Le jugement sera donc confirmé en ce qu’il a déclaré le congé valable et en tous ses chefs de dispositif subséquents, étant observé seulement qu’il n’y a plus lieu de statuer sur l’expulsion et les délais pour quitter les lieux ; la cour observe que le principe et le montant de l’indemnité d’occupation ne sont pas discutés et doivent être également confirmés.
Sur la dette d’indemnités d’occupation
Il est de principe, en application du premier alinéa de l’article 1353 du code civil, que celui qui réclame l’exécution d’une obligation doit la prouver et que la preuve d’un paiement ou d’un non-paiement, fait juridique, peut être rapportée par tout moyen.
Devant la cour d’appel, M. [T] [Y] justifie de la remise des clés le 26 avril 2024, l’huissier de justice ayant constaté que le logement comportait des dégradations et était dans un 'état de saleté repoussante’ et de ce que M. [D] [N] [I] a cessé de payer l’ indemnité d’occupation fin décembre 2023, de sorte qu’il reste débiteur d’une dette d’indemnité d’occupation de 812 euros, arrêtée au 25 avril 2024 (soit du 1er janvier 2024 au 25 avril 2024, 3 mois et 26 jours, pour un montant mensuel de 210 euros), hors charges locatives.

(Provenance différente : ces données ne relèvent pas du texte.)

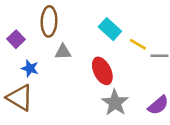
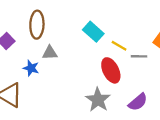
blue star: (30, 68) -> (31, 68), moved
red ellipse: (102, 71) -> (111, 70), moved

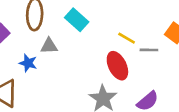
cyan rectangle: (93, 32) -> (77, 20), moved

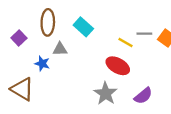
gray line: (149, 50) -> (144, 34), moved
red ellipse: (117, 66) -> (118, 66), turned -35

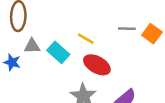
cyan rectangle: (83, 27) -> (58, 52), moved
yellow line: (126, 42) -> (86, 39), moved

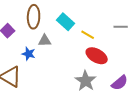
cyan rectangle: (58, 52) -> (66, 22), moved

M. [D] [N] [I] ne conteste pas cette somme ni ne démontre avoir procédé à des versements qui n’auraient pas été pris en compte.
Il conviendra donc, ajoutant au jugement, d’accueillir la demande de condamnation formée par l’intimé, étant précisé que le paiement des charges locatives est déjà prévu par le jugement, qui constitue déjà le titre exécutoire de principe dont bénéficie M. [Y], lequel ne se prévaut pas d’une dette précise à cet égard.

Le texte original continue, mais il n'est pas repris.